The only other thing I've changed is that there used to be lines like:
wire mem_space_i = cbe_d[3:1] == 'b011 ||
cbe_d == 'b1100 ||
cbe_d[3:1] == 'b111;
Which I have chnaged to this:
wire mem_space_i = (cbe_d == PCI_COMMAND_MEM_READ ||
cbe_d == PCI_COMMAND_MEM_WRITE ||
cbe_d == PCI_COMMAND_MEM_READ_N ||
cbe_d == PCI_COMMAND_MEM_READ_LINE ||
cbe_d == PCI_COMMAND_MEM_WRITE_INV);
As far as I can tell the tools produce the same output, and the second
is much easier to understand. If there really is a good technical
reason for having lines like the first then I'll change them back, but
I couldn't see any.
As Peter mentioned, these should synthesize into the same thing. The
original version is just the "simplified" version of what you wrote. I
like yours better. :)
I hope no one minds that I've chanked in these changes. I have tested
them all before hand, and they all seem OK. I have a few further
changes in the piepline, they are also small:
As we don't have subsystem maintainers at this point, there isn't a
formal change submission process so I don't think anyone cares. I
suppose at some point though, we should start thinking about how we
handle submissions, both from folks with SVN commit rights and for those
without.
We probably should start think about bug trackers as well.
Interrutps
==========
A change to how interrupts are dealt with. I will add the PCI defined
disable interrupt bit and the interrupt status bit to config space. I
also plan to modify the way in which the clear_interrupt register will
work. From a lot of experience with interrupts in embeded platforms
this is how it should work:
There is a set number of different interrupt sources, all multiplexed
onto the same interrupt. We have a number of registers that have the
same structure (one bit per source), these registers are called
"int_status", "int_mask" and "int_clear".
If any interrupt source triggers (there's a hotplug event of
whatever), then the corisponding bit in "int_status" gets sets. This
always happens.
If "(int_status & int_mask) != 0" then we raise an interrupt to the host.

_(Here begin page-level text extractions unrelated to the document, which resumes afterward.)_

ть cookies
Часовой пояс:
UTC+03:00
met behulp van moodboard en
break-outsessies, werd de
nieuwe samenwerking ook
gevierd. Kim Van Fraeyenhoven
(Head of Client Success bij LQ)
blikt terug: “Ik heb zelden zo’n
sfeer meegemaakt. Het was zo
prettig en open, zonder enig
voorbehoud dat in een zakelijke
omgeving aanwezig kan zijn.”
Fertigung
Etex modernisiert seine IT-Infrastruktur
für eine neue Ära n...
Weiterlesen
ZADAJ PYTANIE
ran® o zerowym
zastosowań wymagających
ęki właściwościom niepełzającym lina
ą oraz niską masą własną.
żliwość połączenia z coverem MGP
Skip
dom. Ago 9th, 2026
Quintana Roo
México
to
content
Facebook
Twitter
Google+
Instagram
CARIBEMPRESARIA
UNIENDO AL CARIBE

If a value is written to "int_clear", then the ones in the value
written clear those interrupt sources (and only those). (This is
often written as W1C in hardware specs.)
The host will perform exactly this sequence to ack the interrupts.
temp = int_status;
int_clear = temp;
handle_ints(temp);
This scheme produces "race-free" operation. Almost every other scheme
doesn't.
Sounds sane to me. I haven't looked at how current PCI interrupt
handling is done in OGD1, so I'll defer to your suggestion.
A readable version of HQ_CONTROL
================================
It would be very useful to be able to read HQ control. I would also
like to be able to read the HQ data memory. I will probably add these
together. Reading HQ data memory is very useful for debug and
possibly also useful for adding simple accelerator functions. Reading
HQ program memory is a pain (As the type of memory instance would have
to be changed) and I'm not sure it's that useful.
Is HQ program memory currently a BRAM? Assuming it is, what about the
following? Put a register in XP10 address space. A write to that
register resets and internal address register to address 0. Subsequent
reads would read the HQ program word at that address and auto increment
the address. The address can simply wrap at the top of the memory space.
I agree with you though, I'm not sure that reading the program memory is
necessary.
As always, I'd apperciate any feedback.
MM
PS
Peter Stuge's git mirror is very useful for looking at these changes,
if you don't have the source installed yourself.